Ilustari kekeringan. Foto : Tempo. |
JAKARTA, KABARPARLEMEN.COM- Dewan Perwakilan Rakyat Republik Indonesia (DPR RI) mendorong pemerintah untuk memberikan penyuluhan dan pembinaan kepada petani tentang iklim (musim hujan/musim kering) sebagai bentuk antisipasi dini terhadap dampak kekeringan dan banjir yang setiap tahun terjadi.
“Pemerintah perlu memperbanyak Sekolah Lapangan Iklim (SLI) untuk memberi pengetahuan kepada petani tentanng perubahan iklim,” kata Wakil Ketua Komisi V DPR RI, Yudi Widiana Adia, menanggapi adanya ancaman el nino yag mengakibatkan ratusan hektar lahan pertanian kekeringan, di Kompleks Parlemen Senayan, Jakarta kemarin.
Pemanasan global, tambah Yudi, telah menganggu sistem iklim global dan menyebabkan meningkatnya frekuensi dan intensitas kejadian iklim ekstrim. Tidak hanya suhu yang berubah, tetapi juga hujan, yang cenderung semakin basah dan semakin mengering.
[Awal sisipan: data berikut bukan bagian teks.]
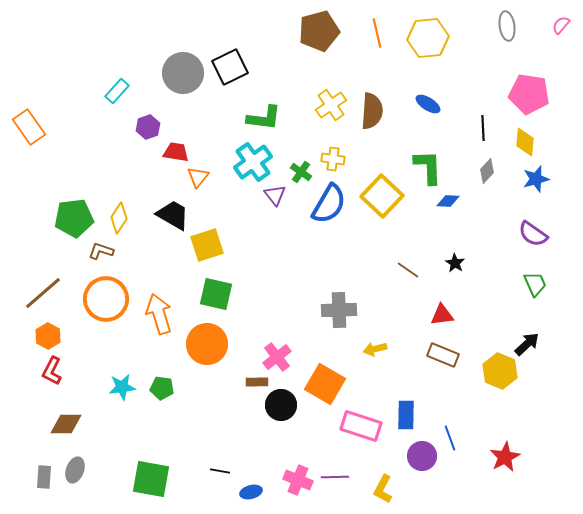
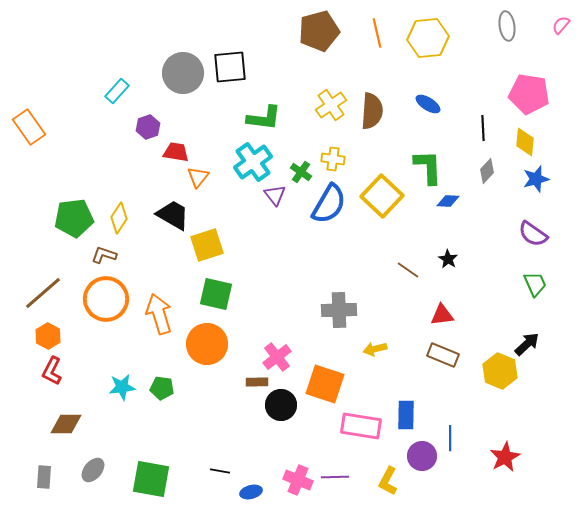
black square at (230, 67): rotated 21 degrees clockwise
brown L-shape at (101, 251): moved 3 px right, 4 px down
black star at (455, 263): moved 7 px left, 4 px up
orange square at (325, 384): rotated 12 degrees counterclockwise
pink rectangle at (361, 426): rotated 9 degrees counterclockwise
blue line at (450, 438): rotated 20 degrees clockwise
gray ellipse at (75, 470): moved 18 px right; rotated 20 degrees clockwise
yellow L-shape at (383, 489): moved 5 px right, 8 px up
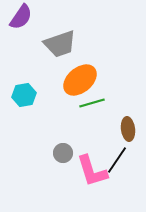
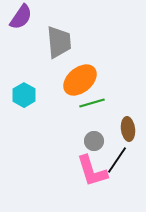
gray trapezoid: moved 1 px left, 2 px up; rotated 76 degrees counterclockwise
cyan hexagon: rotated 20 degrees counterclockwise
gray circle: moved 31 px right, 12 px up
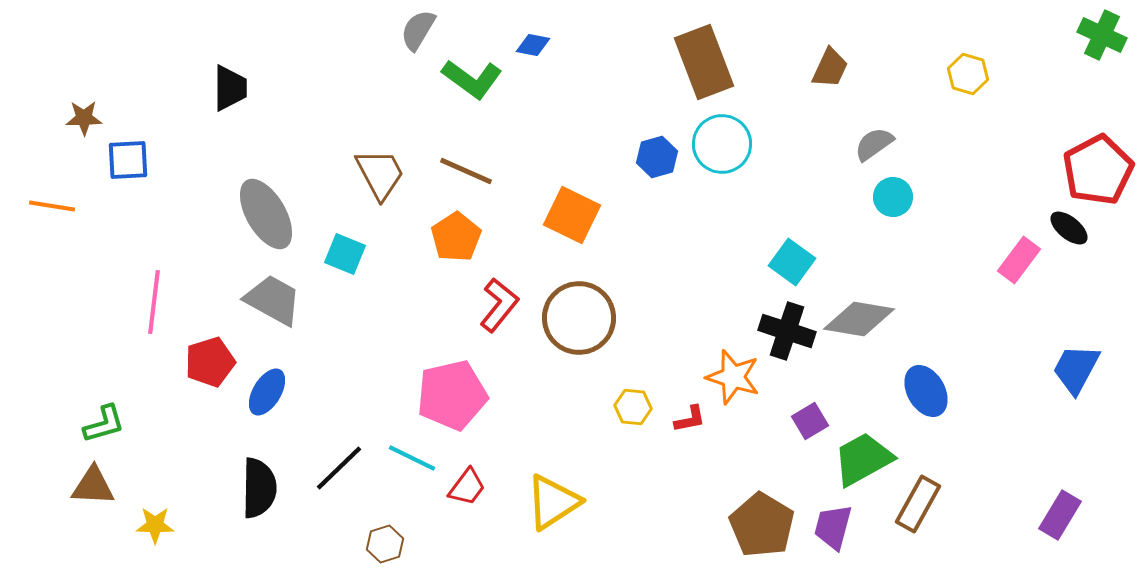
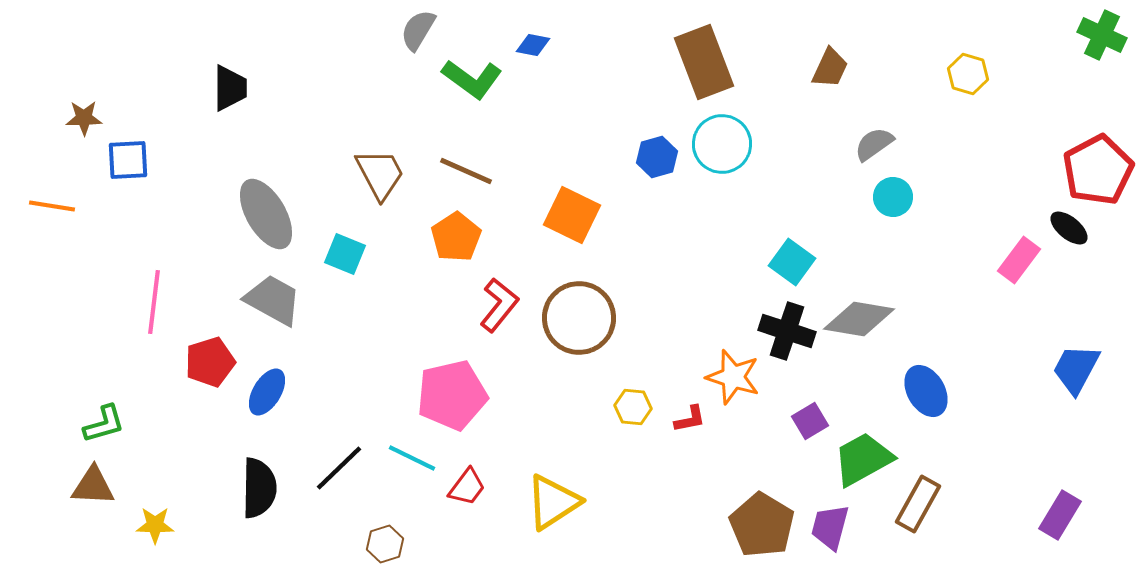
purple trapezoid at (833, 527): moved 3 px left
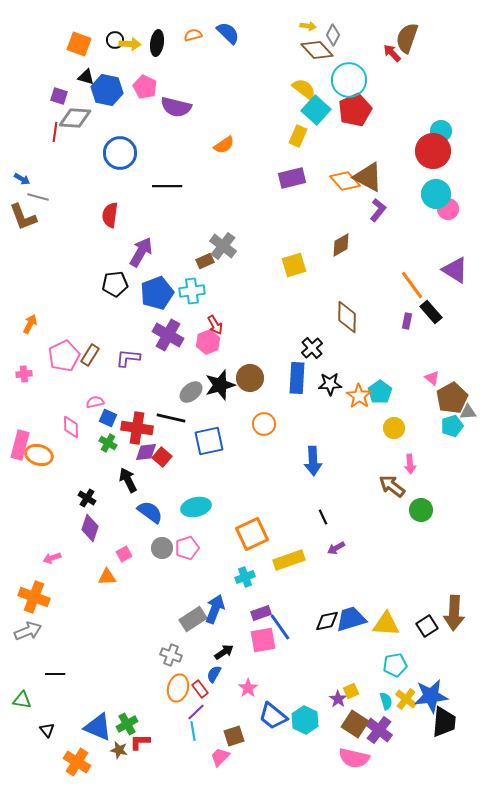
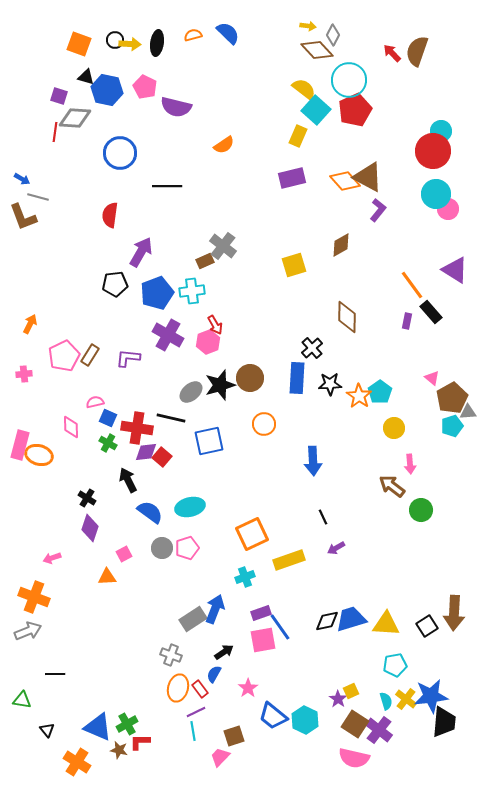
brown semicircle at (407, 38): moved 10 px right, 13 px down
cyan ellipse at (196, 507): moved 6 px left
purple line at (196, 712): rotated 18 degrees clockwise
Dampak perubahan iklim dilahan usaha tani akan mengancam ketahanan pangan nasional.
“Petani sebagai ujung tombak pelaksanaan usaha tani diharapkan mampu meminimalisir dampak perubahan iklim yang terjadi sehingga tidak terjadi penurunan produksi. Petani perlu dibekali pengetahuan tentang iklim melalui sekolah-sekolah lapangan iklim yang disenggarakan oleh BMKG,” ujar politi PKS dari daerah pemilihan Kota/Kabupaten Sukabumi itu.
Karena itu, Yudi berharap, Badan Meteorologi, Klimatologi dan Geofisika (BMKG) bisa memperbanyak SLI untuk membekali petani tentang bagaimana memanfaatkan informasi iklim dari BMKG untuk meningkatkan produksi pertanian. DPR, lanjut Yudi, berharap BMKG tidak hanya mendesiminasikan informasi cuaca dan iklim tapi juga terlibat dalam memberdayakan petani.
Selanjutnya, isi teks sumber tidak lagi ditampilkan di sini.